Work instruction:
Return each line of the entries that holds the string "为规范中介服务行为".

Items listed in a dataset:

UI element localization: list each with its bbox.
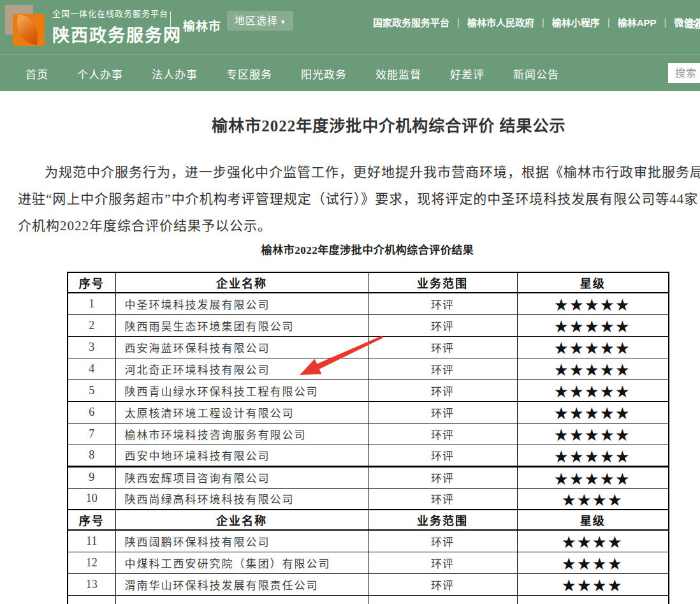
current-city: 榆林市: [183, 17, 221, 34]
header-link-app[interactable]: 榆林APP: [610, 15, 664, 29]
cell-name: 陕西阔鹏环保科技有限公司: [115, 530, 368, 552]
main-nav: 首页 个人办事 法人办事 专区服务 阳光政务 效能监督 好差评 新闻公告: [0, 54, 700, 91]
cell-name: 渭南华山环保科技发展有限责任公司: [115, 573, 368, 595]
table-row: 13渭南华山环保科技发展有限责任公司环评★★★★: [68, 573, 669, 595]
nav-item-zone-services[interactable]: 专区服务: [226, 66, 272, 82]
table-row: 11陕西阔鹏环保科技有限公司环评★★★★: [68, 530, 669, 552]
table-caption: 榆林市2022年度涉批中介机构综合评价结果: [67, 241, 668, 257]
cell-stars: ★★★★★: [517, 401, 669, 423]
cell-stars: ★★★★★: [517, 423, 669, 445]
cell-stars: [517, 595, 669, 604]
chevron-down-icon: ▾: [281, 18, 286, 26]
cell-name: 陕西雨昊生态环境集团有限公司: [115, 314, 368, 336]
table-header-row: 序号企业名称业务范围星级: [68, 510, 669, 530]
cell-num: 2: [68, 314, 115, 336]
platform-tagline: 全国一体化在线政务服务平台: [52, 7, 182, 19]
site-name: 陕西政务服务网: [52, 22, 182, 47]
search-input[interactable]: [668, 63, 700, 83]
cell-name: 陕西尚绿高科环境科技有限公司: [115, 488, 368, 510]
cell-num: 4: [68, 358, 115, 379]
header-link-national-platform[interactable]: 国家政务服务平台: [365, 15, 457, 29]
cell-name: 陕西青山绿水环保科技工程有限公司: [115, 379, 368, 401]
cell-stars: ★★★★★: [517, 336, 669, 358]
cell-scope: 环评: [368, 552, 517, 573]
table-row: 5陕西青山绿水环保科技工程有限公司环评★★★★★: [68, 379, 669, 401]
cell-num: 11: [68, 530, 115, 552]
cell-num: 8: [68, 445, 115, 466]
nav-item-news[interactable]: 新闻公告: [513, 66, 559, 82]
logo-orange-square: [13, 14, 45, 46]
cell-stars: ★★★★: [517, 552, 669, 573]
cell-name: 太原核清环境工程设计有限公司: [115, 401, 368, 423]
leaf-icon: [14, 15, 41, 45]
header-divider: [170, 11, 171, 38]
cell-scope: 环评: [368, 488, 517, 510]
cell-scope: 环评: [368, 379, 517, 401]
cell-name: 河北奇正环境科技有限公司: [115, 358, 368, 379]
cell-scope: 环评: [368, 293, 517, 314]
column-header: 序号: [68, 510, 115, 530]
table-row: 3西安海蓝环保科技有限公司环评★★★★★: [68, 336, 669, 358]
paragraph-line: 介机构2022年度综合评价结果予以公示。: [18, 212, 700, 239]
table-row: 8西安中地环境科技有限公司环评★★★★★: [68, 445, 669, 466]
cell-stars: ★★★★: [517, 488, 669, 510]
cell-stars: ★★★★★: [517, 293, 669, 314]
cell-num: 9: [68, 466, 115, 488]
column-header: 序号: [68, 272, 115, 293]
cell-scope: 环评: [368, 358, 517, 379]
cell-scope: 环评: [368, 336, 517, 358]
cell-scope: 环评: [368, 314, 517, 336]
table-row-clipped: [68, 595, 669, 604]
nav-item-legal-person[interactable]: 法人办事: [152, 66, 198, 82]
cell-scope: 环评: [368, 423, 517, 445]
cell-num: 1: [68, 293, 115, 314]
cell-num: 7: [68, 423, 115, 445]
table-row: 10陕西尚绿高科环境科技有限公司环评★★★★: [68, 488, 669, 510]
cell-num: 12: [68, 552, 115, 573]
article-content: 榆林市2022年度涉批中介机构综合评价 结果公示 为规范中介服务行为，进一步强化…: [0, 91, 700, 604]
cell-scope: 环评: [368, 530, 517, 552]
cell-stars: ★★★★★: [517, 358, 669, 379]
nav-item-home[interactable]: 首页: [26, 66, 48, 82]
nav-item-rating[interactable]: 好差评: [450, 66, 485, 82]
cell-stars: ★★★★★: [517, 466, 669, 488]
cell-num: 5: [68, 379, 115, 401]
nav-item-personal[interactable]: 个人办事: [77, 66, 123, 82]
results-table-body: 序号企业名称业务范围星级1中圣环境科技发展有限公司环评★★★★★2陕西雨昊生态环…: [68, 272, 669, 604]
cell-name: 榆林市环境科技咨询服务有限公司: [115, 423, 368, 445]
cell-num: 10: [68, 488, 115, 510]
paragraph-line: 为规范中介服务行为，进一步强化中介监管工作，更好地提升我市营商环境，根据《榆林市…: [18, 159, 700, 186]
header-links: 国家政务服务平台 | 榆林市人民政府 | 榆林小程序 | 榆林APP | 微信公…: [365, 15, 700, 29]
table-row: 12中煤科工西安研究院（集团）有限公司环评★★★★: [68, 552, 669, 573]
table-row: 9陕西宏辉项目咨询有限公司环评★★★★★: [68, 466, 669, 488]
page-title: 榆林市2022年度涉批中介机构综合评价 结果公示: [18, 113, 700, 136]
cell-stars: ★★★★★: [517, 379, 669, 401]
nav-item-efficiency-supervision[interactable]: 效能监督: [376, 66, 421, 82]
cell-num: 3: [68, 336, 115, 358]
cell-num: [68, 595, 115, 604]
table-row: 6太原核清环境工程设计有限公司环评★★★★★: [68, 401, 669, 423]
table-row: 7榆林市环境科技咨询服务有限公司环评★★★★★: [68, 423, 669, 445]
page: { "colors": { "header_green": "#6b9b79",…: [0, 0, 700, 604]
column-header: 星级: [517, 510, 669, 530]
table-row: 4河北奇正环境科技有限公司环评★★★★★: [68, 358, 669, 379]
cell-name: 陕西宏辉项目咨询有限公司: [115, 466, 368, 488]
cell-num: 13: [68, 573, 115, 595]
cell-stars: ★★★★: [517, 530, 669, 552]
nav-items: 首页 个人办事 法人办事 专区服务 阳光政务 效能监督 好差评 新闻公告: [26, 55, 559, 92]
nav-item-open-government[interactable]: 阳光政务: [301, 66, 347, 82]
column-header: 业务范围: [368, 272, 517, 293]
column-header: 企业名称: [115, 272, 368, 293]
cell-scope: 环评: [368, 466, 517, 488]
paragraph-line: 进驻“网上中介服务超市”中介机构考评管理规定（试行）》要求，现将评定的中圣环境科…: [18, 186, 700, 212]
register-link[interactable]: 注册: [685, 15, 700, 31]
table-row: 2陕西雨昊生态环境集团有限公司环评★★★★★: [68, 314, 669, 336]
region-select-button[interactable]: 地区选择▾: [227, 11, 293, 31]
header-link-city-government[interactable]: 榆林市人民政府: [460, 15, 542, 29]
results-table: 序号企业名称业务范围星级1中圣环境科技发展有限公司环评★★★★★2陕西雨昊生态环…: [67, 272, 669, 604]
cell-scope: [368, 595, 517, 604]
cell-name: 中煤科工西安研究院（集团）有限公司: [115, 552, 368, 573]
cell-name: 西安海蓝环保科技有限公司: [115, 336, 368, 358]
cell-name: 西安中地环境科技有限公司: [115, 445, 368, 466]
header-link-mini-program[interactable]: 榆林小程序: [544, 15, 608, 29]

Result for this exercise:
article-content: 榆林市2022年度涉批中介机构综合评价 结果公示 为规范中介服务行为，进一步强化…: [0, 91, 700, 604]
paragraph-line: 为规范中介服务行为，进一步强化中介监管工作，更好地提升我市营商环境，根据《榆林市…: [18, 159, 700, 186]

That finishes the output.